George M. Whitesides, 2007 Priestley Medal Award Address
General Chemistry Reform - A New Approach Focusing on Medicinal Chemistry
Since 2005, Chemistry at Winthrop University has implemented an initiative to escape "The Tyranny of the Textbook" by developing and piloting an Introductory Chemistry sequence of topics that is relevant and interesting, that represents a logical sequence, and that stresses the great ideas in modern chemical science.

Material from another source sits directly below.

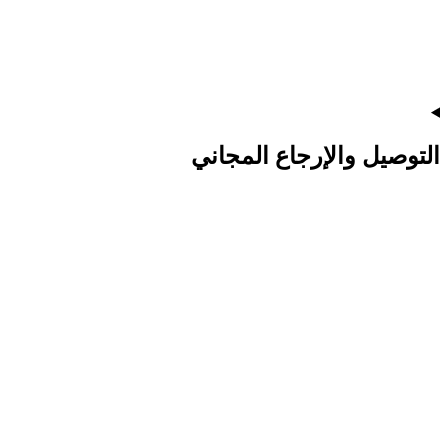
التوصيل والإرجاع المجاني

Earlier Publications on General Chemistry Reform at West Point during the 1990's
The new approach focuses on medicinal chemistry and neuroscience during second semester after an atoms-first approach and complete coverage of thermodynamics during the first semester. Over 25% of chemists in this country are employed by the pharmaceutical industry; half of all government research funding in chemistry now comes from the National Institutes of Health. Feedback from our students in graduate schools continues to emphasize the importance of teaching relevant biochemistry to undergraduates. The intent is to teach key concepts in chemistry by focusing on biomedical/pharmaceutical applications in a manner that reflects the essence of BIO2010 recommendations. Further information on this approach has been recently published:
For the last two decades, chemists across the nation have expressed serious concerns on the Introductory Chemistry course taught to entering undergraduate science majors. Several have pointed out that the course could more appropriately be called "Historical Chemistry;" a recent workshop during a national ACS meeting lamented the time spent teaching students information that many professionals consider to be fairly useless. Countless faculty and students have characterized General Chemistry as a mixed collection of topics that do not fit into a cohesive framework, a stark contrast to the flow of logic that is so apparent in the organic chemistry sequence. The ACS has developed a "Chemistry in Context" book for nonscience majors that examines many important modern topics that ironically receive little, if any, attention in the chemistry texts for science majors.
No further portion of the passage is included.